The return is important because it is this document where the business declares how much profits it has earned or losses it has incurred. The government estimates the amount of tax chargeable, tax already paid and exemptions from taxation on the basis of the return filed. Therefore, the business return should be complete, accurate, relevant and reliable.
In India, small businesses enjoy a number of benefits when it comes to calculation and payment of income tax. One of these is the presumptive taxation scheme. As per this scheme, any business with an annual turnover of less than or equal to Rs. 2 crores in a financial year is required to file a simplified income tax return known as ITR 4 or Sugam. They are exempted from having to pay advance tax every quarter and can pay the entire amount of tax at the year-end on 31st March. They are also not required to maintain any books of account specifically for tax purposes.
However, to avail the benefits of this scheme, the business must have adequate records to prove the turnover amount. They should also pay their taxes and file returns in a timely manner.
Financial statement audit
To encourage growth of small businesses in India, the government has provided a number of relaxations in terms of compliances and procedures. However, if your small business has been incorporated as a company, there are some compliances which you must abide by. For clarity, a small company in India is one which has a paid-up share capital of less than Rs. 50 lakhs and an annual turnover of less than Rs. 2 crores in the immediately preceding financial year. Here are the regulatory requirements -
i) Appoint auditors - An auditor should be appointed in the Board meeting within 30 days of incorporation of the company.

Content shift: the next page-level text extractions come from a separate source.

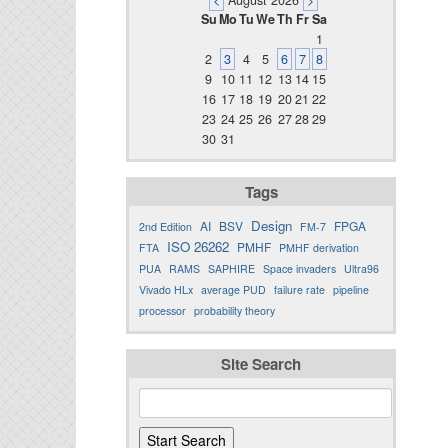
<
August 2026
>
Su
Mo
Tu
We
Th
Fr
Sa
1
2
3
4
5
6
7
8
9
10
11
12
13
14
15
16
17
18
19
20
21
22
23
24
25
26
27
28
29
30
31
Tags
Design
AI
BSV
FPGA
2nd Edition
FM-7
ISO 26262
PMHF
FTA
PMHF derivation
PUA
RAMS
SAPHIRE
Space invaders
Ultra96
Vivado HLx
average PUD
failure rate
pipeline
processor
probability theory
Site Search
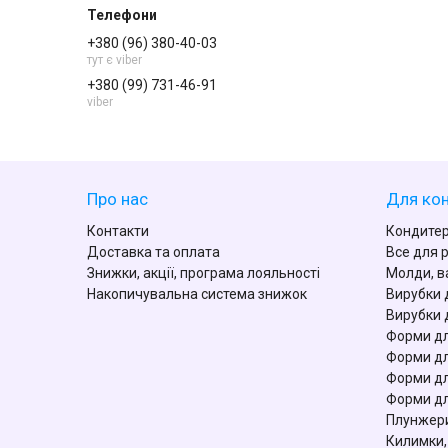
+380 (96) 380-40-03
тут є viber
+380 (99) 731-46-91
viber
Про нас
Для кон
Контакти
Кондитер
Доставка та оплата
Все для 
Знижки, акції, програма лояльності
Молди, в
Накопичувальна система знижок
Вирубки 
Вирубки 
Форми дл
Форми дл
Форми дл
Форми дл
Плунжери
Килимки,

Such an auditor should be approved in the first annual general meeting and he shall remain auditor till the sixth annual general meeting
ii) Audit of accounts – The books of account must be audited and an Audit Report must be issued by the auditor appointed
iii) File financial statements – A copy of the audited financial statements must be filed with the Registrar of Companies (ROC) every year
iv) File Annual Corporate Tax Return – This document must be declared with the ROC after paying any income tax due for the year
v) File GST return – If the business is registered under GST laws, a separate GST return must also be filed
GST - Goods and Services Tax
Different Taxes and Filings to Be Done by SMEs in IndiaWhen it comes to the enforcement of Goods and Service Tax too, the government has provided several relaxations to small businesses and taxpayers. As per the GST Audit Plan for 2019-2020, small taxpayers are those assesses whose audited financial statements report a turnover below Rs. 7.5 crores. Medium assesses, on the other hand, are those who report a turnover between Rs. 7.5 to Rs. 10 crores. The turnover will include not only taxable goods and services but also zero-rated and exempted goods and services in the previous financial year. It will, however, exclude any supplies made during the financial year. Once the annual GST return is filed, the GST audit can begin.
Small assesses will be spared from GST officials visiting their business to conduct audits. Their audits will be conducted by officials off-site. This is to encourage small business, reduce red tape, promote intelligence enforcement, and provide a non-intrusive and friendly (yet efficient) compliance environment for the taxpayer. However, the taxpayer is required to cooperate with officials and answer queries, provide documents and vouchers and also allow a visit to the business site if required. If the taxpayer does not cooperate, GST officials may visit his business to conduct audit.